Over the next few months, as we take inventory, clean house, and delve into our storage, we will be uploading thousands of additional items, gradually, on a near-daily basis. This will include the majority of the LPs, as well as many titles, in all formats, once thought long-gone. Many currently “sold out” items are likely to resurface.

Finally, once our general backstock is up (probably in the next two or three months) we’ll begin making our extensive stockpile of rarities available online for the first time: tons of random out-of-print titles, "deadstock," warehouse finds, secondhand collectibles, etc., accumulated over the past few decades.

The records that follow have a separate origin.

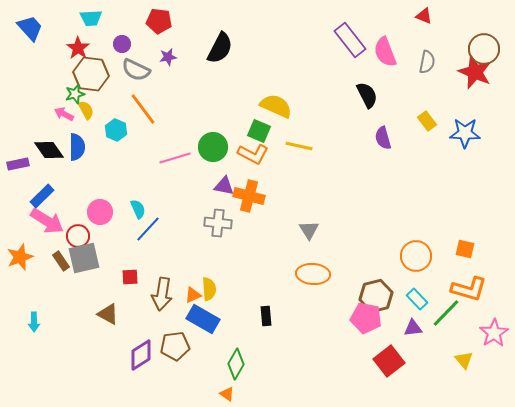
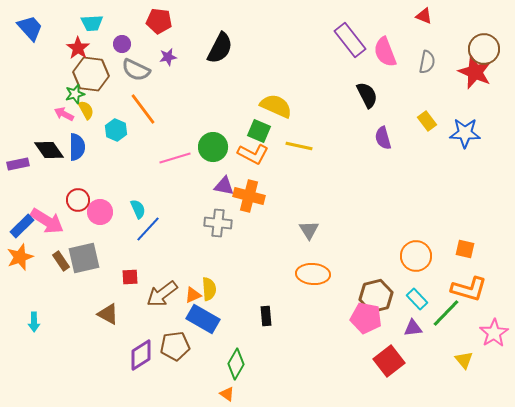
cyan trapezoid at (91, 18): moved 1 px right, 5 px down
blue rectangle at (42, 196): moved 20 px left, 30 px down
red circle at (78, 236): moved 36 px up
brown arrow at (162, 294): rotated 44 degrees clockwise
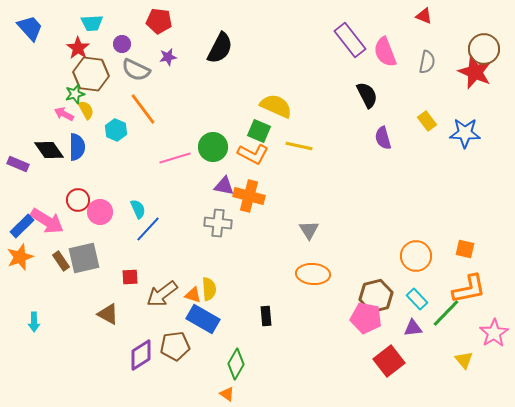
purple rectangle at (18, 164): rotated 35 degrees clockwise
orange L-shape at (469, 289): rotated 27 degrees counterclockwise
orange triangle at (193, 295): rotated 42 degrees clockwise
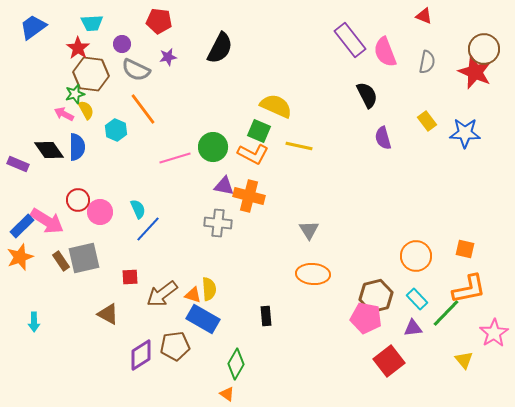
blue trapezoid at (30, 28): moved 3 px right, 1 px up; rotated 84 degrees counterclockwise
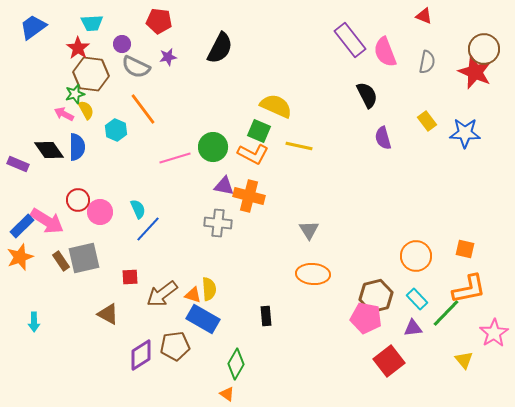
gray semicircle at (136, 70): moved 3 px up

Frequent/returning customers will be getting early access to these items. Details to follow on how this will work (a priority mailing list? a 'frequent flyer'-like program?), but it will not be based on dollars spent. We want to reward those who consistently support us, especially in the discogs marketplace era (to those who show up trying to poach five copies of a one-off rarity, and nothing else, ever… ¯\_(ツ)_/¯ ).

So—we suggest you take some time to dig through the site—even we’ve been surprised by what’s been turning up, and there’s much more to come.